Tutuksuz yargılanan HDP eski milletvekili İbrahim Binici ve HDP eski MYK üyesi Gülfer Akkaya salonda bulundu. 

Mahkeme başkanı, Kocaeli 1 Nolu F Tipi Cezaevi’nde tutulan ve sağlık durumu kötüye giden Kürt siyasetçi Aysel Tuğluk için yazılan müzekkereye cevap veren cezaevinin, Adli Tıp Kurumu’na sevk edileceğini bildirdiğini belirtti. 

Kürtçe konuşan tutsak Siyasetçi Zeynep Ölbeci, dava dosyalarının tamamının henüz kendisine gönderilmediğini belirtti. 

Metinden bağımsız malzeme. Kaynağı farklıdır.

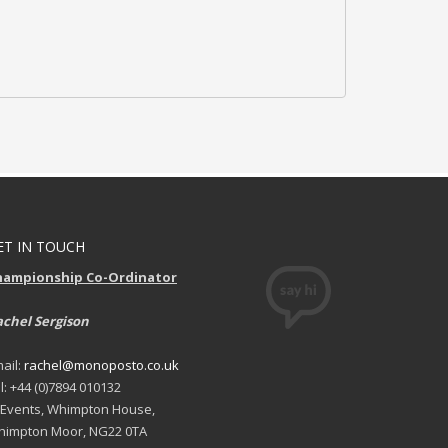
ET IN TOUCH
hampionship Co-Ordinator
chel Sergison
ail:
rachel@monoposto.co.uk
l: +44 (0)7894 010132
 Events, Whimpton House,
impton Moor, NG22 0TA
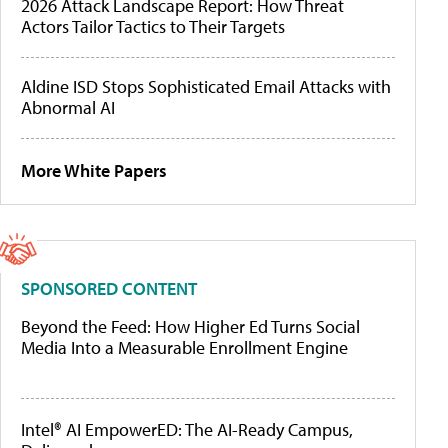
2026 Attack Landscape Report: How Threat
Actors Tailor Tactics to Their Targets
Aldine ISD Stops Sophisticated Email Attacks with
Abnormal AI
More White Papers
SPONSORED CONTENT
Beyond the Feed: How Higher Ed Turns Social
Media Into a Measurable Enrollment Engine
Intel® AI EmpowerED: The AI-Ready Campus,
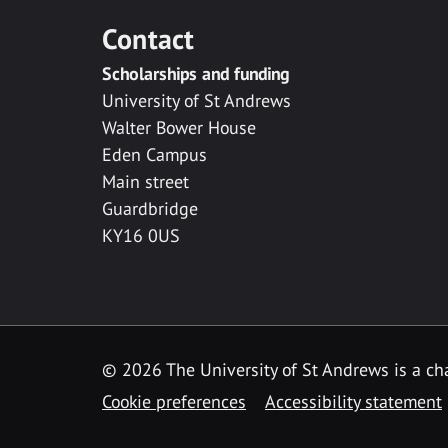
Contact
Scholarships and funding
University of St Andrews
Walter Bower House
Eden Campus
Main street
Guardbridge
KY16 0US
© 2026 The University of St Andrews is a cha
Cookie preferences
Accessibility statement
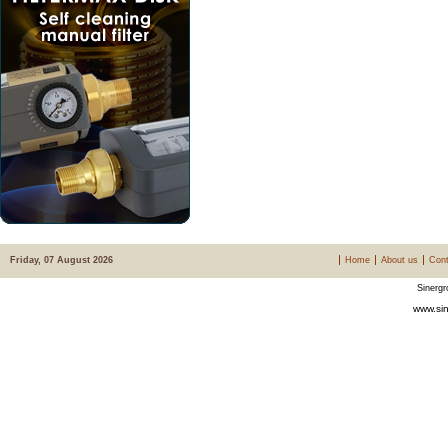
Friday, 07 August 2026
Home
About us
Cont
Sinergr
www.sin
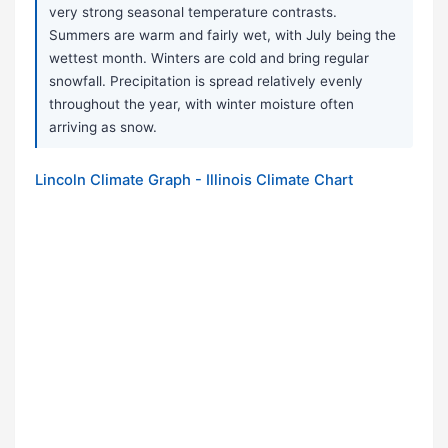
very strong seasonal temperature contrasts.
Summers are warm and fairly wet, with July being the
wettest month. Winters are cold and bring regular
snowfall. Precipitation is spread relatively evenly
throughout the year, with winter moisture often
arriving as snow.
Lincoln Climate Graph - Illinois Climate Chart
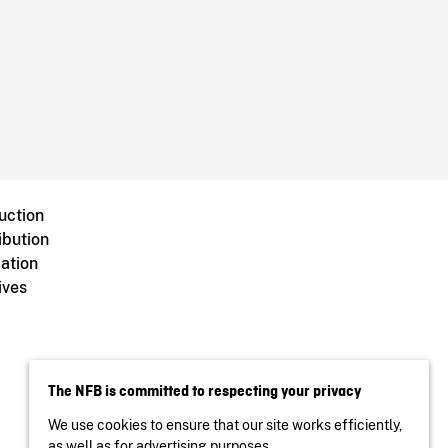
uction
ibution
ation
ives
The NFB is committed to respecting your privacy
We use cookies to ensure that our site works efficiently,
as well as for advertising purposes.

Cezaevlerinde artan hak ihlallerine ve yaşanan ölümlere dikkat çeken Ölbeci, “Son süreçte cezaevlerinde şüpheli şekilde ve hastalıktan yaşamını yitiren arkadaşlarımız oldu. Bu politikaları kınıyorum. Sebebi ne olursa olsun sistematik devlet politikasını bir sonucudur bu" dedi.

AVUKATLAR ENGELLENDİ

Dava avukatları, kurulan ara karara dair söz almak istedi. Avukatlar, “Söz talebimiz var. Böyle bir usul yok. Cezaevlerinden gelen yazıları duruşma tutanaklarına yansıtmıyorsunuz ya da gerçek dışı yansıtıyorsunuz” dedi.  Mahkeme başkanı avukatların sözünü keserek tutanağa, avukatların sözleri yerine, “Düzeni bozacak şekilde davranışlarda bulundu” şeklinde geçti. 

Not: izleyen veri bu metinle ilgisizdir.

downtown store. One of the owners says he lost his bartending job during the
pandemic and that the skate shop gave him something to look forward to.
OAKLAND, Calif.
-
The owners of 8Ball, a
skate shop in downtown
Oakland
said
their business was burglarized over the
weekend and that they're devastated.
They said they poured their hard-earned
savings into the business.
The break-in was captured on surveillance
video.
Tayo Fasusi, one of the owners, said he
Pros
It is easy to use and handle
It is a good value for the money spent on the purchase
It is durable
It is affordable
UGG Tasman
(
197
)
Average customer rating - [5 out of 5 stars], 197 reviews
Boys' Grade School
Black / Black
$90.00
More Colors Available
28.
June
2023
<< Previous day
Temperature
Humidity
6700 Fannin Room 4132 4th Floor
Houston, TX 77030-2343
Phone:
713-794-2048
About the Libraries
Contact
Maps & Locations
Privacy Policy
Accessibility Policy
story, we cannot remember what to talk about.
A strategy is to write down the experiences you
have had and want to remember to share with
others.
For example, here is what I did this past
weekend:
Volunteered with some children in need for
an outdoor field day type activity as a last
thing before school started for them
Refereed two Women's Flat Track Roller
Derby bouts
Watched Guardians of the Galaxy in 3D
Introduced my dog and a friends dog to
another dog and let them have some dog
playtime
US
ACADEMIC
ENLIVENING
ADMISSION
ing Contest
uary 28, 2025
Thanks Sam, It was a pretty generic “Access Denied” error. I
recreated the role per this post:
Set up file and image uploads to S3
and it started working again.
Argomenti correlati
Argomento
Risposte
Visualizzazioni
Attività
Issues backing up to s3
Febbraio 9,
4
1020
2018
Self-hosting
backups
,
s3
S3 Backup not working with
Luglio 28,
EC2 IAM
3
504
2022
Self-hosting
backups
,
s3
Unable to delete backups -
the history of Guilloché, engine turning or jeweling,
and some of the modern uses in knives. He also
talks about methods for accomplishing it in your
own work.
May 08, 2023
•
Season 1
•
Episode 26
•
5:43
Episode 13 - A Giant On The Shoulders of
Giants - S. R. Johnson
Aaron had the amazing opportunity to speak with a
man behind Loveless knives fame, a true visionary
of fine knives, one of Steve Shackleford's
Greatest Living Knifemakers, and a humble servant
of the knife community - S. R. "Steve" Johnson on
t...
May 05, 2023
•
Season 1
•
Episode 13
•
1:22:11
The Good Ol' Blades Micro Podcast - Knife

Türk İçişleri Bakanlığı’nın avukatı Hasan Demir, katılma talebinin kabul edilmesini istedi. İçişleri Bakanlığı avukatının katılma talebinin ardından avukatlar, katılma talebine dair söz almak istedi. Avukatların mikrofonunu açmayan mahkeme başkanı, sesini yükselterek, “Susun diyorum” dedi. Avukatların duymazlıktan gelen mahkeme başkanı, avukatların mikrofonunu kapattı. 
Usule aykırı yargılamayı sürdüren mahkeme, Karayolları Genel Müdürlüğü avukatı Merve Mert’e söz verdi. 

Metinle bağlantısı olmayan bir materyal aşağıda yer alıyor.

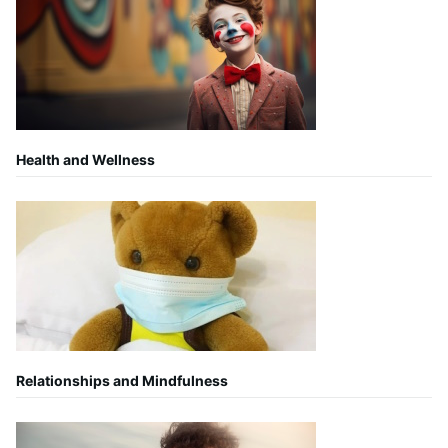
Health and Wellness
Relationships and Mindfulness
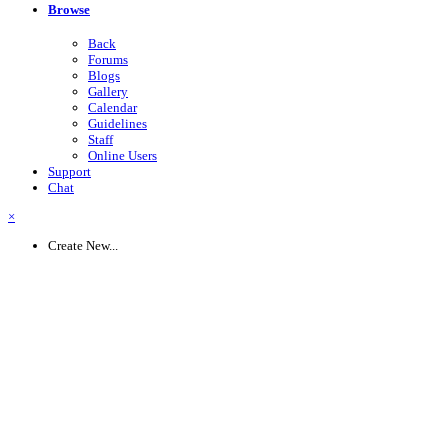
Browse
Back
Forums
Blogs
Gallery
Calendar
Guidelines
Staff
Online Users
Support
Chat
×
Create New...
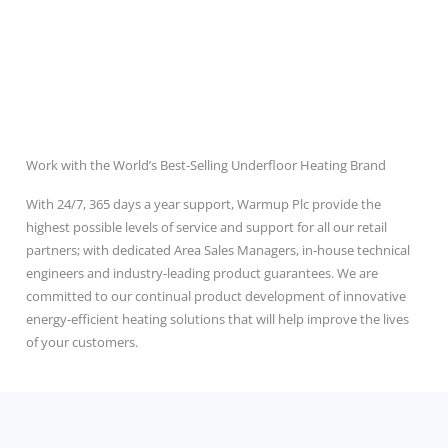
Work with the World’s Best-Selling Underfloor Heating Brand
With 24/7, 365 days a year support, Warmup Plc provide the
highest possible levels of service and support for all our retail
partners; with dedicated Area Sales Managers, in-house technical
engineers and industry-leading product guarantees. We are
committed to our continual product development of innovative
energy-efficient heating solutions that will help improve the lives
of your customers.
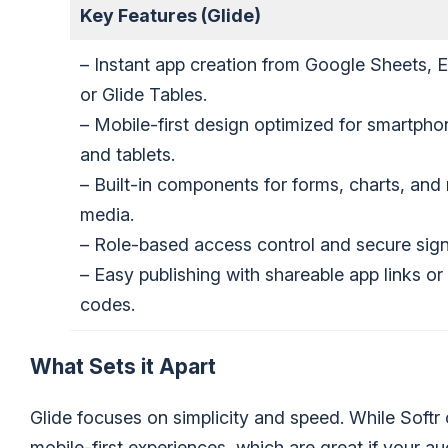
Key Features (Glide)
– Instant app creation from Google Sheets, E
or Glide Tables.
– Mobile-first design optimized for smartpho
and tablets.
– Built-in components for forms, charts, and 
media.
– Role-based access control and secure sign
– Easy publishing with shareable app links o
codes.
What Sets it Apart
Glide focuses on simplicity and speed. While Softr o
mobile-first experiences, which are great if your au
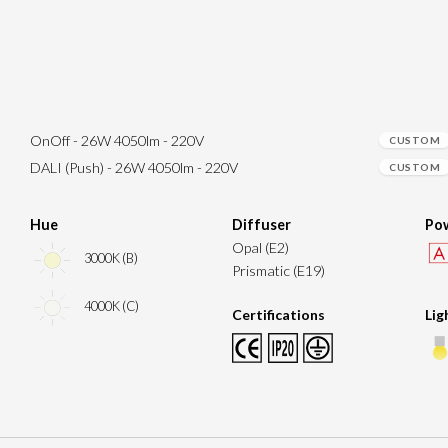
OnOff - 26W 4050lm - 220V
CUSTOM
DALI (Push) - 26W 4050lm - 220V
CUSTOM
Hue
Diffuser
Pow
Opal (E2)
3000K (B)
Prismatic (E19)
4000K (C)
Certifications
Lig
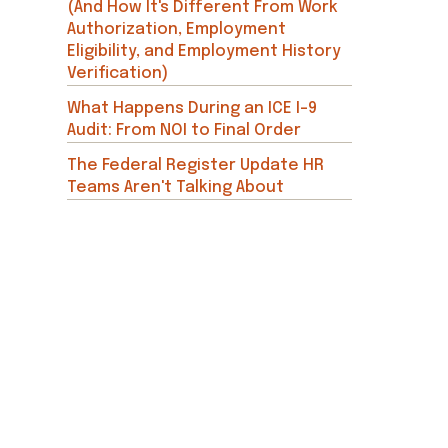
(And How It's Different From Work
Authorization, Employment
Eligibility, and Employment History
Verification)
What Happens During an ICE I-9
Audit: From NOI to Final Order
The Federal Register Update HR
Teams Aren't Talking About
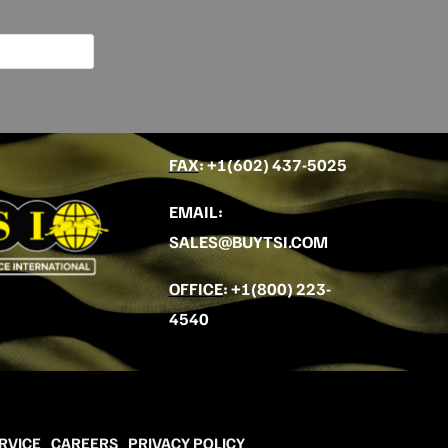
FAX
: +
1(602) 437-5025
EMAIL
:
SALES@BUYTSI.COM
OFFICE
:
+1(800) 223-
4540
RVICE
CAREERS
PRIVACY POLICY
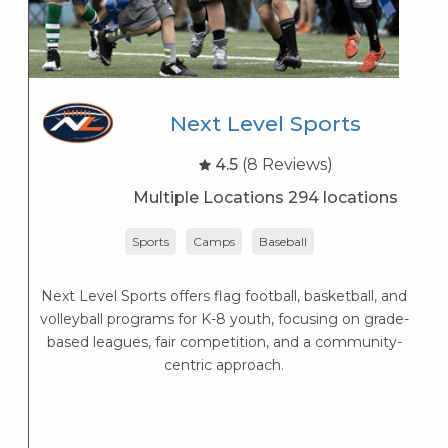
Next Level Sports
4.5
(8 Reviews)
Multiple Locations 294 locations
Sports
Camps
Baseball
Next Level Sports offers flag football, basketball, and
K
volleyball programs for K-8 youth, focusing on grade-
s
based leagues, fair competition, and a community-
K
centric approach.
s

Dava avukatlarına söz vermeyen mahkeme başkanı, müşteki avukatlarına söz vermeye devam etti.
Kürt Siyasetçi ve Özgür Kadın Hareketi (TJA) Aktivisti Ayla Akat Ata, "Biz insanların yaşam hakkını savunmak için mücadele ettik. Bu ülkede paramiliter güçler devredeydi. Biz istemediğiniz kadar çok konuşacağız" dedi.

Duruşma müşteki sıfatıyla davaya müdahillik talebinde bulunan Hür Dava Partisi (HÜDA-PAR) adına avukat Hasan Ece, Ses ve Görüntü Bilişim Sistemi’yle (SEGBİS) bağlandı. Ece, şu aşamada söyleyecek bir şeyinin olmadığını söyledi. 

Ardından sabahki oturumda sözü kesilen ve sözleri zapta geçmeyen Avukat Ali Bozan söz aldı. 
Mahkeme salonunda hiç okunmadığı halde 5 klasör evrakın dosyaya geçtiğini de dile getiren Bozan,

“Bunların hepsi mahkemenin gerçeğe aykırı hareket ettiğinin göstergesi" diye belirtti.
Avukat Maviş Aydın, “Biz de kendi aramızda bir tutanak tuttuk. Burada sözlü yargılama yapıyoruz. Bize söz hakkı vermediğinizde, ‘istediğiniz aşamada itiraz edebilirsiniz’ dediniz. İstediğimiz aşamalardan biri burası, burada sözlü yargılama yapıyoruz çünkü” diye belirtti.

BAKANLIĞIN TALEBİNE TEPKİ

Ardından kurumların müdahillik talebine dair HDP eski MYK üyesi Bircan Yorulmaz söz aldı. Yorulmaz, “Görünen o ki bizden sonra ‘tufan’ demeye başladınız. Tüm itiraz ve müdahalelerimizde bize AİHM, İstinaf, AYM’yi işaret ediyorsunuz. Bundan bir an önce vazgeçmeniz lazım. Dava devam ediyor. Henüz esasa bile geçmedik. Ben hukukçu değilim ama bu dava başlayınca yargılamanın nasıl işleyeceğini avukatlarıma sorarak öğrendim. Ama bir aşama bitmeden diğer aşamaya geçiyorsunuz. Sorgu aşaması bitmeden müşteki aşamasına geçtiniz” ifadelerini kullandı.  
HDP eski MYK üyesi Pervin Oduncu, bir halkın canını malını korumakla görevli olan İçişleri Bakanlığı, Emniyet Genel Müdürlüğü’nün müşteki olmak istediğini belirterek, “Bunu kabul etmiyoruz. Hem engellemeyecekler hem de müşteki olacaklar, öyle mi? Kesinlikle kabul etmiyoruz. Üzerinizde siyasi baskı olabilir ama yargılamayı burada bitiremezsiniz. Biz hala burada kendimizi savunmak istiyoruz, üzerimize atılı kumpası ortaya çıkarmak istiyoruz” dedi.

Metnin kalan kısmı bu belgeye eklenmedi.